INSTRUCTIONS TO FOLLOW –
Copy out all lines in the data below containing the string "sobre".

─── MATERIAL TO PROCESS ───

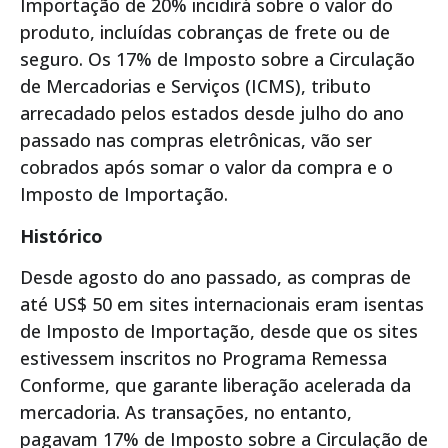
Importação de 20% incidirá sobre o valor do
produto, incluídas cobranças de frete ou de
seguro. Os 17% de Imposto sobre a Circulação
de Mercadorias e Serviços (ICMS), tributo
arrecadado pelos estados desde julho do ano
passado nas compras eletrônicas, vão ser
cobrados após somar o valor da compra e o
Imposto de Importação.
Histórico
Desde agosto do ano passado, as compras de
até US$ 50 em sites internacionais eram isentas
de Imposto de Importação, desde que os sites
estivessem inscritos no Programa Remessa
Conforme, que garante liberação acelerada da
mercadoria. As transações, no entanto,
pagavam 17% de Imposto sobre a Circulação de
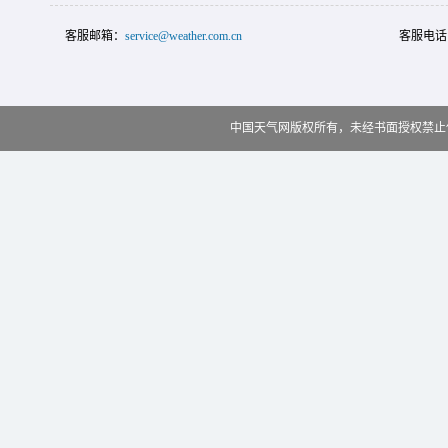
客服邮箱：
service@weather.com.cn
客服电话
中国天气网版权所有，未经书面授权禁止使用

───

EXPECTED ANSWER –
Importação de 20% incidirá sobre o valor do
seguro. Os 17% de Imposto sobre a Circulação
pagavam 17% de Imposto sobre a Circulação de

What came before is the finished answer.